I got in the elevator and it was like a weight lifted and so, even though I spent all day wanting to just hide under my desk, now I’m in a great mood.

“Those Who Essentially Pay No Tax”

My brother is probably one of those people who “essentially” essentially pays no taxes.  At the end of the year, he gets back pretty much everything he’s put in because he makes so little.

And yet, every paycheck, the government still takes out a chunk of money he could have used that month and he’s got to make do without it.

Meanwhile, the government gets to do with it what it likes.

My brother doesn’t get his money back plus interest for the time the government had it until it figured out that my brother didn’t owe it to them.

No.  He just gets back what they took out of his check.  The interest goes wherever it goes.

He doesn’t deserve any relief from that?

God, really, it’s as if conservatives cannot stand the idea that someone, somewhere, might not be suffering as much as possible.

Bleh.

Sorry.  I’m just fed up today.  My whole google reader was full of stuff from those on the other side of the aisle which could be summed up thusly:

First Post: Hey everybody, think on these wise words of Rev. Martin Luther King

Next Post: Those dirty, nasty brown people are sneaking into our country to hog our jobs and make it so my efforts to move out to the suburbs to get away from the non-white people is thwarted by the brown children my children have to go to school with.

Over and over and over again. 

I just about am sick from the cognative dissonance.

Not Tonight, Honey, I Want America to Be a Self-Sustaining, Sovereign Nation

I admit, I’m developing a purient interest in the sex lives of Republicans.

I have, in the past, assumed that Republicans have sex for the same reasons the rest of us have sex–because it’s fun, because it brings us closer to the people we dig, because we were drunk and it seemed like a good idea, because we didn’t want to seem uncool at the orgy, whatever–and that they had kids for the same reasons we have kids–because we want them, because we fell in love with someone and want to expand our family, because we feel a religious duty to not deny children when they come, oops, etc.

But I read posts like Huddleston’s here, where he’s floating this idea that people are deliberately sneaking into this country with the plan of having kids once they get here on purpose.

And it just makes me wonder what sex in households like the Huddlestons is like and how it gets negotiated.

For me, it usually goes something like this:

Person with dimples: Hey, I noticed you and think you’re cute and…

Me: Um, yeah, so, do you want to fuck or what?

But I am forced to imagine that for conservative it goes like this:

Mr. Conservative: Darling, would you care to join me in the bedroom where I may know you in the Biblical sense?

Mrs. Conservative: Let me consult my calendar and an atlas.
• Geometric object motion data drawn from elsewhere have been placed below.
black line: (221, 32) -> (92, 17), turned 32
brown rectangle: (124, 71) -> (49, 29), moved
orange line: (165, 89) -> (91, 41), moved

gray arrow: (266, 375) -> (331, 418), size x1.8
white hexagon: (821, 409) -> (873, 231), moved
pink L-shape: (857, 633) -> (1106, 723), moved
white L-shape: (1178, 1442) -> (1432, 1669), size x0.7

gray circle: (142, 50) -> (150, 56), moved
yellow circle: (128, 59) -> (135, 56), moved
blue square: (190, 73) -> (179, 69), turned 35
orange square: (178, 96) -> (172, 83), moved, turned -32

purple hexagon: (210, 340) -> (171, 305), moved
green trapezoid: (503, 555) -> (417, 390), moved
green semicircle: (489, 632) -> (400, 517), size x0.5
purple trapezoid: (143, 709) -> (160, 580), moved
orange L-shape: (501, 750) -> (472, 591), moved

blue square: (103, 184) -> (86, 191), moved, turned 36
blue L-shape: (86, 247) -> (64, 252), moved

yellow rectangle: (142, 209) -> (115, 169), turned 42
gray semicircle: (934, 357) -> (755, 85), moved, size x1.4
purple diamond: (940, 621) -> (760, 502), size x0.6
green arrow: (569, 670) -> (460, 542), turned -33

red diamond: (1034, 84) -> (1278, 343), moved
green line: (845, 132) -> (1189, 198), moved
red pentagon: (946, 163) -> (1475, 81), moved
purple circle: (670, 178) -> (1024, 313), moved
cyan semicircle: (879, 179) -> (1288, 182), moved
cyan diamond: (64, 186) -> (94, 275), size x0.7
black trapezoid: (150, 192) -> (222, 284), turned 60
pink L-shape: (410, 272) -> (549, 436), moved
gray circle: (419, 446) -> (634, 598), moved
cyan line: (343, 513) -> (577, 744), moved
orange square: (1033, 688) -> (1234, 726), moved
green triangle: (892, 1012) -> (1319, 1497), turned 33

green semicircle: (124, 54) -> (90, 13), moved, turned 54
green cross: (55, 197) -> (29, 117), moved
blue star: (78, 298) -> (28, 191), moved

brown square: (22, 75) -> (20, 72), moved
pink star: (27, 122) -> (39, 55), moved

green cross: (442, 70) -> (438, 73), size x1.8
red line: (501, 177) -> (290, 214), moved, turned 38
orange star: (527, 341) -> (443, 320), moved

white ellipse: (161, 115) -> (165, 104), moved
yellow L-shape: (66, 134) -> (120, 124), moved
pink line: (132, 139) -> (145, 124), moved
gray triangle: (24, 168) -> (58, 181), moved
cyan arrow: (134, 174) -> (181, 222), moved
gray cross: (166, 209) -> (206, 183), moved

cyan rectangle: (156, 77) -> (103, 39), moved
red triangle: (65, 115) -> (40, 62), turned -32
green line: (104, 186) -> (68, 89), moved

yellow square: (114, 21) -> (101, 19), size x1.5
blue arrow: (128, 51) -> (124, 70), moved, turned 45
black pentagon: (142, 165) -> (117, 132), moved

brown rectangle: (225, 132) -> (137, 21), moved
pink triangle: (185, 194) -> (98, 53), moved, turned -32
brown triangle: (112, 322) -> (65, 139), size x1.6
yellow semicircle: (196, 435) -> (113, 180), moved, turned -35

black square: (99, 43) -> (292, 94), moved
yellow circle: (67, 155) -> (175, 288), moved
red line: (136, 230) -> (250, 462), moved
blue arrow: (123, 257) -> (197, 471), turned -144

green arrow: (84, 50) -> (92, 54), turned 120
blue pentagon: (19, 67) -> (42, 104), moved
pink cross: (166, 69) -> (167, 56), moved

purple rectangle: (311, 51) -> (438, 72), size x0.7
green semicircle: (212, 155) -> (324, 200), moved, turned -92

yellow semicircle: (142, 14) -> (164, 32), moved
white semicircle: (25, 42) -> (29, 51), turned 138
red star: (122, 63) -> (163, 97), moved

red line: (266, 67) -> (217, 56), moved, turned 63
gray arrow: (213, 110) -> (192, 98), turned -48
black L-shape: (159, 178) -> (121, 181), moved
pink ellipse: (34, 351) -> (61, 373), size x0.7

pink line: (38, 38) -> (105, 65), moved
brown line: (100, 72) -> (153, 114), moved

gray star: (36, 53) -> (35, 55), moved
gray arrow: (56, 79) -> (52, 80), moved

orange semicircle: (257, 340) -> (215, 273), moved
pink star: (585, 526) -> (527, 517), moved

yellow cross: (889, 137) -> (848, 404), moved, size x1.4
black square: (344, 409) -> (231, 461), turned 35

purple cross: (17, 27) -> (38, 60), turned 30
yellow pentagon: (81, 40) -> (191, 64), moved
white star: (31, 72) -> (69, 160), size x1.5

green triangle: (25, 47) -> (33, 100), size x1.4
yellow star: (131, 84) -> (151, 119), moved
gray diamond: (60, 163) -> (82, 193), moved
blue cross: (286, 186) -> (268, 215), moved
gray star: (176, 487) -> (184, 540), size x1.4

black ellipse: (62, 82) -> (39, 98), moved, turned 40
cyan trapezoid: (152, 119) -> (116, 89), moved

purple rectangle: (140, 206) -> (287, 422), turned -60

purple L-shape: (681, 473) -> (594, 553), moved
[We wait while she does so.]

Mrs. Conservative (cont.): Darling, yes, I can join you in the bedroom, day after tomorrow.  I’ll miss you, though, when I leave Thursday to head to a state with better pre-natal care for all women than this one, just in case I become with child.

Mr. Conservative: And I, my dear, will miss you.  But I love your show of moxy.  Let us deny pre-natal care to other women while we ourselves make great use of it!

Both: Evil laughter.

I mean, seriously, are we really supposed to believe that people are sitting in other countries right now plotting what fucking they’ll do when they get here in order to undermine our country?

Just how devious are we supposed to believe that the rest of the world is?